The decision marks the latest in a string of actions by the car industry – with the sector firmly opposed to a no-deal scenario.
Aston has made no secret of the fact its business is less exposed to the possibility of extra tariffs and supply disruption than its high volume rivals such as Nissan, Honda and Jaguar Land Rover.
All three have made headlines in recent weeks for investment decisions such as Honda’s decision to shut its Swindon plant – though Brexit has only formed part of the story as weaknesses in the global economy have dominated.
Aston Martin – best known worldwide for its association with the James Bond movie franchise – said it had enjoyed sales growth across all regions in 2018 – including China.
It reported record revenue of £1.1bn – a rise of 25% on 2017 – though its bottom line was hit by a series of costs including £136m linked to its stock market listing.
The company achieved a pre-tax loss of £68.2m following profits of £85m the previous year.
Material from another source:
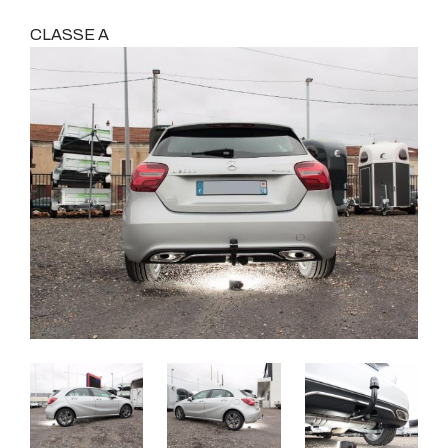
CLASSE A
The carmaker produced five new models last year: the Vantage and DBS Superleggera, along with special editions of the Vanquish Zagato sports cars and a remake of the DB4 GT Continuation, which won on its race debut at Silverstone in 1959 when driven by Stirling Moss. The average selling price per vehicle was £141,000.
Aston Martin will start the first production trial of the crossover model DBX, its first sports utility vehicle, at its new St Athan factory in south Wales between April and June, with full production starting early next year.
The site will also be the centre for battery electric vehicle production and the home of the Lagonda and the Rapide E – Aston Martin’s first all-electric production car – which is on track to start production this year.